**Dataset:**
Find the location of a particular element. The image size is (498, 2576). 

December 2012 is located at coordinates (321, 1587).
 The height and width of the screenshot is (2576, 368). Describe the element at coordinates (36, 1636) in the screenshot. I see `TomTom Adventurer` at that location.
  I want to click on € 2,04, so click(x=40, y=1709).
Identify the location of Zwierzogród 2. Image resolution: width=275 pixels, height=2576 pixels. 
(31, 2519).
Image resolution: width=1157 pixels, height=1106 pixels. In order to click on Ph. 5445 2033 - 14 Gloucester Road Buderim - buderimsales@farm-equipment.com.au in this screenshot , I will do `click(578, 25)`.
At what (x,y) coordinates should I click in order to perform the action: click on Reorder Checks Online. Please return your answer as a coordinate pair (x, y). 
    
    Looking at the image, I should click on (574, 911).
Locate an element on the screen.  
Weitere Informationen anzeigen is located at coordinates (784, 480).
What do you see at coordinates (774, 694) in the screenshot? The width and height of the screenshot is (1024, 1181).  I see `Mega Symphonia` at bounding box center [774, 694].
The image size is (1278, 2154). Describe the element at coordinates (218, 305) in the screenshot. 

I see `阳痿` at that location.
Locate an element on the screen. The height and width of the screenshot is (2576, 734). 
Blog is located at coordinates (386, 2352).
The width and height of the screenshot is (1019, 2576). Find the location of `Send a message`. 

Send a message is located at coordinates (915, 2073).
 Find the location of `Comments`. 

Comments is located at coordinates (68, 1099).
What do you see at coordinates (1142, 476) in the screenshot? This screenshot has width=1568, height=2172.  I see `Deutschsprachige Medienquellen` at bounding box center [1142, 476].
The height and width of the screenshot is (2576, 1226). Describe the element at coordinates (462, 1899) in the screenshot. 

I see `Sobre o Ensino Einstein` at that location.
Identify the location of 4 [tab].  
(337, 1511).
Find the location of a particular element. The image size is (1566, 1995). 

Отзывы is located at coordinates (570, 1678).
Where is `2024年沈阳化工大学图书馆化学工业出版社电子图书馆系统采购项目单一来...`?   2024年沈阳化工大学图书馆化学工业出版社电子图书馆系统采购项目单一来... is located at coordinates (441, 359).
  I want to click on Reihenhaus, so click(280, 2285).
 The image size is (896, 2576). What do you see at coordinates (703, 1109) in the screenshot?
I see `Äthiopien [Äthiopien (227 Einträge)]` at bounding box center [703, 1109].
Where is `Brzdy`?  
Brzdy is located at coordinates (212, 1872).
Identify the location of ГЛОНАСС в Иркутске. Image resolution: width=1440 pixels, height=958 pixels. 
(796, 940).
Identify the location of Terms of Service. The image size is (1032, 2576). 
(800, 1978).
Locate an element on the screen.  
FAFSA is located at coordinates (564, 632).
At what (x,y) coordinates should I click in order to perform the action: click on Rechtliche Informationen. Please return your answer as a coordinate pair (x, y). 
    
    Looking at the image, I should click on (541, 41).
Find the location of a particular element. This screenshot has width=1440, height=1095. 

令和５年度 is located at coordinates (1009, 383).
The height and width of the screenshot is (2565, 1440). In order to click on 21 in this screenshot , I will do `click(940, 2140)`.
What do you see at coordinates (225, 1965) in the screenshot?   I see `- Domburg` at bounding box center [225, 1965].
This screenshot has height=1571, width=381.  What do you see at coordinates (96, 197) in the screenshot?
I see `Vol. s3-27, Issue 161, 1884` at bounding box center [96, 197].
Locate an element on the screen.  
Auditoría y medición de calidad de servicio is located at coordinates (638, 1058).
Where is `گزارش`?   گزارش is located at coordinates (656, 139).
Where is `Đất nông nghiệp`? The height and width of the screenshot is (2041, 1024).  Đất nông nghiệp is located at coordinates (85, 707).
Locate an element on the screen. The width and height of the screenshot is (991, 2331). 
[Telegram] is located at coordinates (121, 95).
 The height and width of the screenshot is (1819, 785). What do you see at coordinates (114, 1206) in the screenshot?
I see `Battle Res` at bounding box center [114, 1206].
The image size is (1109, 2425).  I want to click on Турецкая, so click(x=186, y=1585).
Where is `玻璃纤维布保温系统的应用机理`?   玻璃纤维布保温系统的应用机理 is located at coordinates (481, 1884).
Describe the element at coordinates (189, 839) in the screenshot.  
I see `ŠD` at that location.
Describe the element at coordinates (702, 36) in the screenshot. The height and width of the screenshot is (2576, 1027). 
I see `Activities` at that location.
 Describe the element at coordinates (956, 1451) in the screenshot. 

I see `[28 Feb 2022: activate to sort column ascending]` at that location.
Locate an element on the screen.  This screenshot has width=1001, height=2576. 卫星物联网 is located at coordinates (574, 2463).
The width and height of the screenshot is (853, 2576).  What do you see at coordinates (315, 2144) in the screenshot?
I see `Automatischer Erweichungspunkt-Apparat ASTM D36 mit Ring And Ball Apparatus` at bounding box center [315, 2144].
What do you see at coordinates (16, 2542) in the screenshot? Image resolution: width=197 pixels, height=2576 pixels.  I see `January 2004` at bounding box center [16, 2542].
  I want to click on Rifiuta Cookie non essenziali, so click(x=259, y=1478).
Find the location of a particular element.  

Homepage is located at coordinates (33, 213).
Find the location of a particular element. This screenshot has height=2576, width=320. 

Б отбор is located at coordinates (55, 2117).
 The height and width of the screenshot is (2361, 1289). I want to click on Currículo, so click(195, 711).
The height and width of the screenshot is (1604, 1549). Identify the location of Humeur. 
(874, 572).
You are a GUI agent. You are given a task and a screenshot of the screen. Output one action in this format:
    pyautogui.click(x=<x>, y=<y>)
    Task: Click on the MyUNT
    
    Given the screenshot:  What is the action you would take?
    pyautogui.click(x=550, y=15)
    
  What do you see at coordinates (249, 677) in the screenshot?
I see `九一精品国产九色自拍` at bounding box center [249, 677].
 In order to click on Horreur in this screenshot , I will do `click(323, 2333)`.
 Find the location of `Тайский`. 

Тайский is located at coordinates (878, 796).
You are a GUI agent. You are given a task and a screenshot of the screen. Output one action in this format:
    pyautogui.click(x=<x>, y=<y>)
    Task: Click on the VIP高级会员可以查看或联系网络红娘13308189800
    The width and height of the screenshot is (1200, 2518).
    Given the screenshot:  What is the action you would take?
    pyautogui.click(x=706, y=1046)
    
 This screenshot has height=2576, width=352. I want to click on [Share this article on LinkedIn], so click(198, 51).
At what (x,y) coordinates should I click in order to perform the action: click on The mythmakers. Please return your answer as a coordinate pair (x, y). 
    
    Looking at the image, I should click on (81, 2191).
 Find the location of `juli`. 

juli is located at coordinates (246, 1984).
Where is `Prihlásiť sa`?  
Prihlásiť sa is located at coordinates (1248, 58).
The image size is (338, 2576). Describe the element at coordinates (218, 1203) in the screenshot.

**Exercise aim:** Print the data word for word.

**Problem solution:**
Find the location of a particular element. The image size is (498, 2576). 

December 2012 is located at coordinates (321, 1587).
 The height and width of the screenshot is (2576, 368). Describe the element at coordinates (36, 1636) in the screenshot. I see `TomTom Adventurer` at that location.
  I want to click on € 2,04, so click(x=40, y=1709).
Identify the location of Zwierzogród 2. Image resolution: width=275 pixels, height=2576 pixels. 
(31, 2519).
Image resolution: width=1157 pixels, height=1106 pixels. In order to click on Ph. 5445 2033 - 14 Gloucester Road Buderim - buderimsales@farm-equipment.com.au in this screenshot , I will do `click(578, 25)`.
At what (x,y) coordinates should I click in order to perform the action: click on Reorder Checks Online. Please return your answer as a coordinate pair (x, y). 
    
    Looking at the image, I should click on (574, 911).
Locate an element on the screen.  
Weitere Informationen anzeigen is located at coordinates (784, 480).
What do you see at coordinates (774, 694) in the screenshot? The width and height of the screenshot is (1024, 1181).  I see `Mega Symphonia` at bounding box center [774, 694].
The image size is (1278, 2154). Describe the element at coordinates (218, 305) in the screenshot. 

I see `阳痿` at that location.
Locate an element on the screen. The height and width of the screenshot is (2576, 734). 
Blog is located at coordinates (386, 2352).
The width and height of the screenshot is (1019, 2576). Find the location of `Send a message`. 

Send a message is located at coordinates (915, 2073).
 Find the location of `Comments`. 

Comments is located at coordinates (68, 1099).
What do you see at coordinates (1142, 476) in the screenshot? This screenshot has width=1568, height=2172.  I see `Deutschsprachige Medienquellen` at bounding box center [1142, 476].
The height and width of the screenshot is (2576, 1226). Describe the element at coordinates (462, 1899) in the screenshot. 

I see `Sobre o Ensino Einstein` at that location.
Identify the location of 4 [tab].  
(337, 1511).
Find the location of a particular element. The image size is (1566, 1995). 

Отзывы is located at coordinates (570, 1678).
Where is `2024年沈阳化工大学图书馆化学工业出版社电子图书馆系统采购项目单一来...`?   2024年沈阳化工大学图书馆化学工业出版社电子图书馆系统采购项目单一来... is located at coordinates (441, 359).
  I want to click on Reihenhaus, so click(280, 2285).
 The image size is (896, 2576). What do you see at coordinates (703, 1109) in the screenshot?
I see `Äthiopien [Äthiopien (227 Einträge)]` at bounding box center [703, 1109].
Where is `Brzdy`?  
Brzdy is located at coordinates (212, 1872).
Identify the location of ГЛОНАСС в Иркутске. Image resolution: width=1440 pixels, height=958 pixels. 
(796, 940).
Identify the location of Terms of Service. The image size is (1032, 2576). 
(800, 1978).
Locate an element on the screen.  
FAFSA is located at coordinates (564, 632).
At what (x,y) coordinates should I click in order to perform the action: click on Rechtliche Informationen. Please return your answer as a coordinate pair (x, y). 
    
    Looking at the image, I should click on (541, 41).
Find the location of a particular element. This screenshot has width=1440, height=1095. 

令和５年度 is located at coordinates (1009, 383).
The height and width of the screenshot is (2565, 1440). In order to click on 21 in this screenshot , I will do `click(940, 2140)`.
What do you see at coordinates (225, 1965) in the screenshot?   I see `- Domburg` at bounding box center [225, 1965].
This screenshot has height=1571, width=381.  What do you see at coordinates (96, 197) in the screenshot?
I see `Vol. s3-27, Issue 161, 1884` at bounding box center [96, 197].
Locate an element on the screen.  
Auditoría y medición de calidad de servicio is located at coordinates (638, 1058).
Where is `گزارش`?   گزارش is located at coordinates (656, 139).
Where is `Đất nông nghiệp`? The height and width of the screenshot is (2041, 1024).  Đất nông nghiệp is located at coordinates (85, 707).
Locate an element on the screen. The width and height of the screenshot is (991, 2331). 
[Telegram] is located at coordinates (121, 95).
 The height and width of the screenshot is (1819, 785). What do you see at coordinates (114, 1206) in the screenshot?
I see `Battle Res` at bounding box center [114, 1206].
The image size is (1109, 2425).  I want to click on Турецкая, so click(x=186, y=1585).
Where is `玻璃纤维布保温系统的应用机理`?   玻璃纤维布保温系统的应用机理 is located at coordinates (481, 1884).
Describe the element at coordinates (189, 839) in the screenshot.  
I see `ŠD` at that location.
Describe the element at coordinates (702, 36) in the screenshot. The height and width of the screenshot is (2576, 1027). 
I see `Activities` at that location.
 Describe the element at coordinates (956, 1451) in the screenshot. 

I see `[28 Feb 2022: activate to sort column ascending]` at that location.
Locate an element on the screen.  This screenshot has width=1001, height=2576. 卫星物联网 is located at coordinates (574, 2463).
The width and height of the screenshot is (853, 2576).  What do you see at coordinates (315, 2144) in the screenshot?
I see `Automatischer Erweichungspunkt-Apparat ASTM D36 mit Ring And Ball Apparatus` at bounding box center [315, 2144].
What do you see at coordinates (16, 2542) in the screenshot? Image resolution: width=197 pixels, height=2576 pixels.  I see `January 2004` at bounding box center [16, 2542].
  I want to click on Rifiuta Cookie non essenziali, so click(x=259, y=1478).
Find the location of a particular element.  

Homepage is located at coordinates (33, 213).
Find the location of a particular element. This screenshot has height=2576, width=320. 

Б отбор is located at coordinates (55, 2117).
 The height and width of the screenshot is (2361, 1289). I want to click on Currículo, so click(195, 711).
The height and width of the screenshot is (1604, 1549). Identify the location of Humeur. 
(874, 572).
You are a GUI agent. You are given a task and a screenshot of the screen. Output one action in this format:
    pyautogui.click(x=<x>, y=<y>)
    Task: Click on the MyUNT
    
    Given the screenshot:  What is the action you would take?
    pyautogui.click(x=550, y=15)
    
  What do you see at coordinates (249, 677) in the screenshot?
I see `九一精品国产九色自拍` at bounding box center [249, 677].
 In order to click on Horreur in this screenshot , I will do `click(323, 2333)`.
 Find the location of `Тайский`. 

Тайский is located at coordinates (878, 796).
You are a GUI agent. You are given a task and a screenshot of the screen. Output one action in this format:
    pyautogui.click(x=<x>, y=<y>)
    Task: Click on the VIP高级会员可以查看或联系网络红娘13308189800
    The width and height of the screenshot is (1200, 2518).
    Given the screenshot:  What is the action you would take?
    pyautogui.click(x=706, y=1046)
    
 This screenshot has height=2576, width=352. I want to click on [Share this article on LinkedIn], so click(198, 51).
At what (x,y) coordinates should I click in order to perform the action: click on The mythmakers. Please return your answer as a coordinate pair (x, y). 
    
    Looking at the image, I should click on (81, 2191).
 Find the location of `juli`. 

juli is located at coordinates (246, 1984).
Where is `Prihlásiť sa`?  
Prihlásiť sa is located at coordinates (1248, 58).
The image size is (338, 2576). Describe the element at coordinates (218, 1203) in the screenshot.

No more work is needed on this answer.